Burnard(7) begins his text on counselling skills for health professionals with the statement, 'We are all counsellors'. He goes on to say:

Anyone who works in one of the health professions and comes into regular contact with people who are distressed in any way, whether psychologically, physically, spiritually or practically, offers counselling help. Counselling is something familiar to everyone: there need be no mystique about it. Nor should it be something that is reserved for a particular group of professionals who call themselves counsellors.

We would argue that this statement, whilst enthusiastically promoting the role of counselling in good medical practice, is misleading in that it fails to distinguish between counselling skills and specialized counselling.

Counselling skills are a learned extension to those interpersonal skills fundamental to interviewing and treating patients in all branches of medicine, but perhaps particularly in general medical practice and psychiatry. The skills of listening, summarizing, reflecting, and checking understanding enable the patient to feel understood. They are essential for engaging the patient and eliciting information, especially when the patient is afraid, in pain, or mistrustful; so these skills contribute to effective history taking, diagnosis, and general clinical management.
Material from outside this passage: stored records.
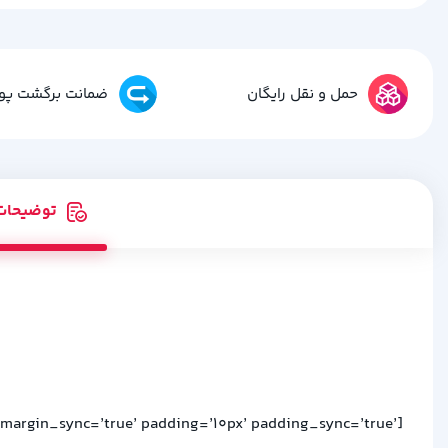
حمل و نقل رایگان
ضمانت برگشت پو
توضیحات
 margin_sync=’true’ padding=’10px’ padding_sync=’true’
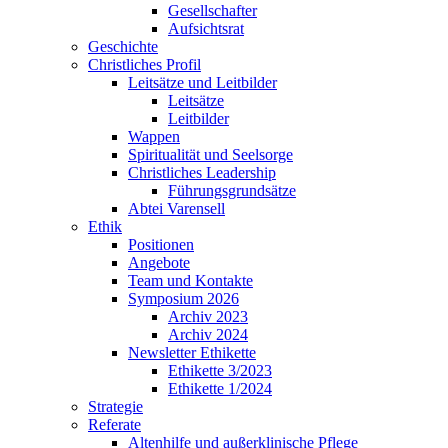
Gesellschafter
Aufsichtsrat
Geschichte
Christliches Profil
Leitsätze und Leitbilder
Leitsätze
Leitbilder
Wappen
Spiritualität und Seelsorge
Christliches Leadership
Führungsgrundsätze
Abtei Varensell
Ethik
Positionen
Angebote
Team und Kontakte
Symposium 2026
Archiv 2023
Archiv 2024
Newsletter Ethikette
Ethikette 3/2023
Ethikette 1/2024
Strategie
Referate
Altenhilfe und außerklinische Pflege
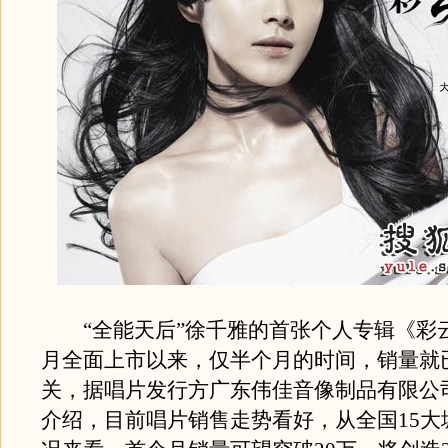
“全能天后”徐千雅的首张个人专辑《彩云
月全面上市以来，仅半个月的时间，销量就已
关，据唱片发行方广东伟佳音像制品有限公
介绍，目前唱片销售走势看好，从全国15大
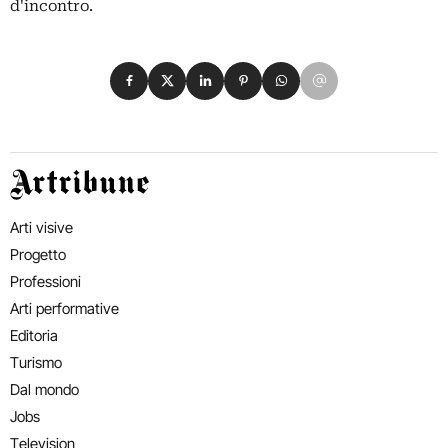
d'incontro.
Condividi su Facebook
Condividi su X
Condividi su LinkedIn
Condividi su Pinterest
Condividi su WhatsApp
Condividi su Email
Artribune
Arti visive
Progetto
Professioni
Arti performative
Editoria
Turismo
Dal mondo
Jobs
Television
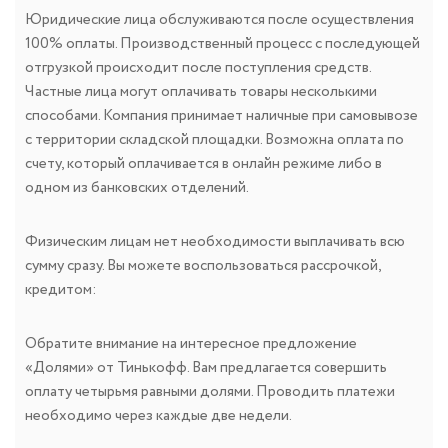
Юридические лица обслуживаются после осуществления
100% оплаты. Производственный процесс с последующей
отгрузкой происходит после поступления средств.
Частные лица могут оплачивать товары несколькими
способами. Компания принимает наличные при самовывозе
с территории складской площадки. Возможна оплата по
счету, который оплачивается в онлайн режиме либо в
одном из банковских отделений.
Физическим лицам нет необходимости выплачивать всю
сумму сразу. Вы можете воспользоваться рассрочкой,
кредитом:
Обратите внимание на интересное предложение
«Долями» от Тинькофф. Вам предлагается совершить
оплату четырьмя равными долями. Проводить платежи
необходимо через каждые две недели.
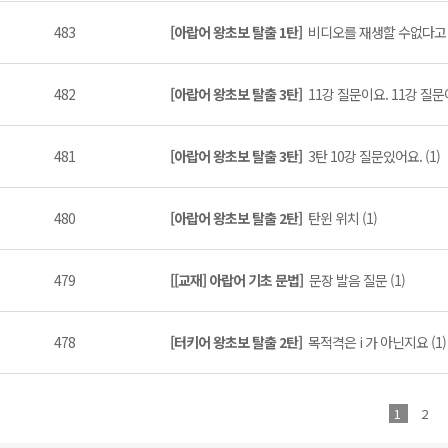
483
[아랍어 왕초보 탈출 1탄]
비디오를 재생할 수없다고 하
482
[아랍어 왕초보 탈출 3탄]
11강 질문이요. 11강 질문이
481
[아랍어 왕초보 탈출 3탄]
3탄 10강 질문있어요. (1)
480
[아랍어 왕초보 탈출 2탄]
탄윈 위치 (1)
479
[[교재] 아랍어 기초 문법]
문장 발음 질문 (1)
478
[터키어 왕초보 탈출 2탄]
목적격은 i 가 아닌지요 (1)
1
2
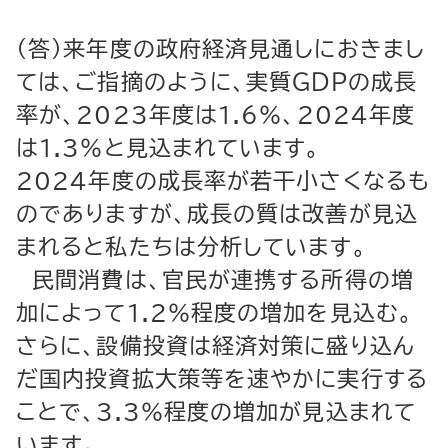
（答）来年度の政府経済見通しにおきまし
ては、ご指摘のように、実質ＧＤＰの成長
率が、2023年度は1.6％、2024年度
は1.3％と見込まれています。
2024年度の成長率が若干小さくなるも
のでありますが、成長の質は改善が見込
まれると私たちは分析しています。
民間消費は、官民が連携する所得の増
加によって1.2％程度の増加を見込む。
さらに、設備投資は経済対策に盛り込ん
だ国内投資拡大策等を速やかに実行する
ことで、3.3％程度の増加が見込まれて
います。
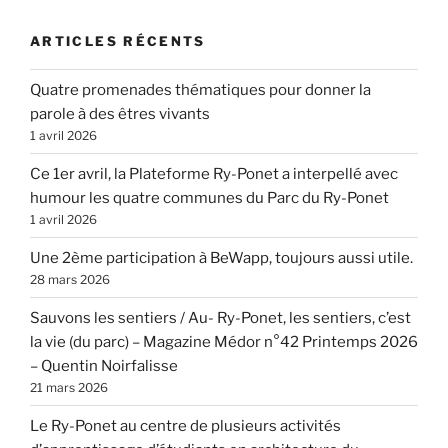
ARTICLES RÉCENTS
Quatre promenades thématiques pour donner la
parole à des êtres vivants
1 avril 2026
Ce 1er avril, la Plateforme Ry-Ponet a interpellé avec
humour les quatre communes du Parc du Ry-Ponet
1 avril 2026
Une 2ème participation à BeWapp, toujours aussi utile.
28 mars 2026
Sauvons les sentiers / Au- Ry-Ponet, les sentiers, c’est
la vie (du parc) – Magazine Médor n°42 Printemps 2026
– Quentin Noirfalisse
21 mars 2026
Le Ry-Ponet au centre de plusieurs activités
The health worker's counselling skills may influence the patient's compliance, or 'concordance' as the more collaborative approach to treatment planning is now termed, and thereby the outcome of a wide range of medical and even surgical treatments.

Counselling as a specific planned intervention in psychiatry can be differentiated into two broad and overlapping categories, defined by aims into decision-making and treatment. It is evident that decision-making is an important ingredient in many forms of therapeutic counselling but, conversely, some forms of decision-oriented counselling (e.g. genetic counselling) embody no explicit therapeutic intention. More specifically therapeutic applications of counselling are employed in the management of a range of psychiatric conditions as an adjunct to other interventions including medication, as an integral component of a multimodal treatment method (e.g. crisis intervention), or as a specific treatment in its own right (e.g. for postnatal depression).

Counselling has a close, complex, and often unclear relationship to psychotherapy, or more accurately the psychotherapies. There are several models of counselling, which are related both in underlying theory and in clinical practice to specific models of psychotherapy, for example psychodynamic counselling, cognitive-behavioural counselling, and interpersonal counselling. Critics might suggest that counselling is just a diluted form of psychotherapy, or psychotherapy practised at a more informal level, but this is erroneous. Counselling has its own history, philosophy, and rationale. While there is within each model an area of indistinct overlap, counselling and psychotherapy can and should be differentiated.

The choice for a particular patient of counselling or psychotherapy is determined by a number of factors, which should have more to do with the attributes and needs of the patient than the training, experience, and interests of the professional. Within the psychodynamic domain, for example, this choice may be determined by the degree of deprivation in the patient's early life, or the identified stage of developmental failure. (li> The application of evidence-based treatments to specific problems requires careful matching between the patient's difficulties and known, effective treatments. As evaluation and research in counselling develops, more careful targeting of specific counselling approaches to specific problems will become more precise.